_Page-level text extractions_

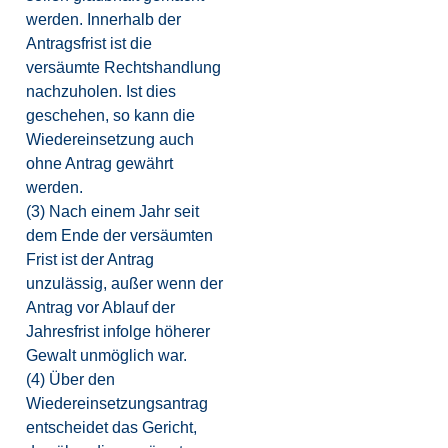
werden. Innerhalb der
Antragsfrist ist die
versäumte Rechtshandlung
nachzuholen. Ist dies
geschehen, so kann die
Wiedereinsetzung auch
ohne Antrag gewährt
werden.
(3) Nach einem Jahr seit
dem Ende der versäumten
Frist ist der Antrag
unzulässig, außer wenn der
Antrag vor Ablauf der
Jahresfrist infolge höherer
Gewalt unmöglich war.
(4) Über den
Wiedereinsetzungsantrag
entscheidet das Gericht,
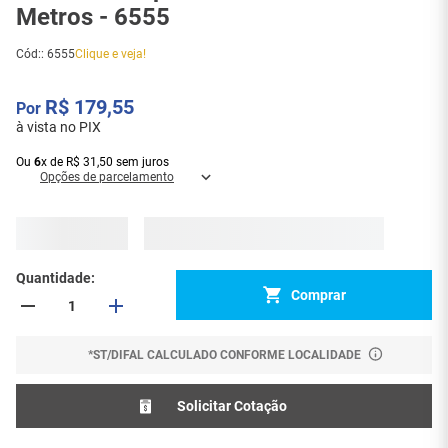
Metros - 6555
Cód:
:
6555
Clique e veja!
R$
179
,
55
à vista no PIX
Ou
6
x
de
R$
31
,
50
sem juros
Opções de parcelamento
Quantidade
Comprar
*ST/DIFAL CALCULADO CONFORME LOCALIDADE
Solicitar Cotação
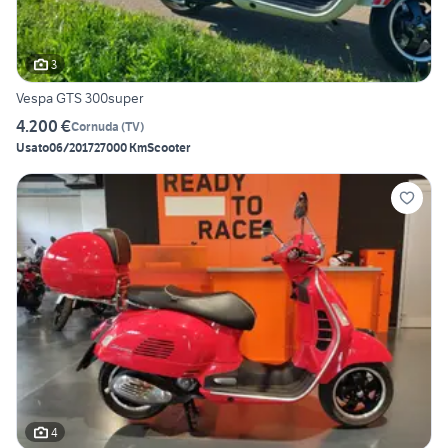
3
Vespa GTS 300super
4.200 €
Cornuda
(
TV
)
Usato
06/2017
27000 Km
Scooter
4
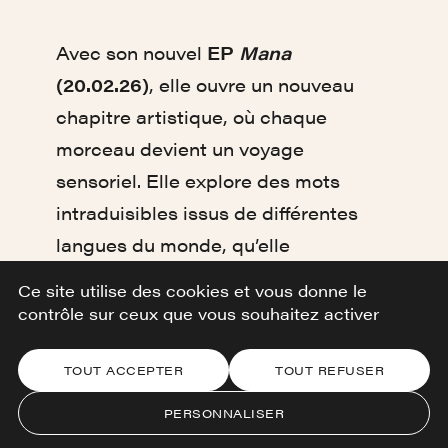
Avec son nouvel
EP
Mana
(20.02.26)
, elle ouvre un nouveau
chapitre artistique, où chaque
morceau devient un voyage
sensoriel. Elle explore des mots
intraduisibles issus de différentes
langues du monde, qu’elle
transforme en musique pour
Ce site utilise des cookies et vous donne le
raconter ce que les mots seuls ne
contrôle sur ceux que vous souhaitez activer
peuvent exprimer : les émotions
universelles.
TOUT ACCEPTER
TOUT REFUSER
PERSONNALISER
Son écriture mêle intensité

_DIRECTIONS_
Your answer must be the line with "sensoriel. Elle explore des mots" and all lines after it through the final line of the entries, copied exactly and with nothing added.

_TASK RESPONSE_
sensoriel. Elle explore des mots
intraduisibles issus de différentes
langues du monde, qu’elle
transforme en musique pour
Ce site utilise des cookies et vous donne le
raconter ce que les mots seuls ne
contrôle sur ceux que vous souhaitez activer
peuvent exprimer : les émotions
universelles.
TOUT ACCEPTER
TOUT REFUSER
PERSONNALISER
Son écriture mêle intensité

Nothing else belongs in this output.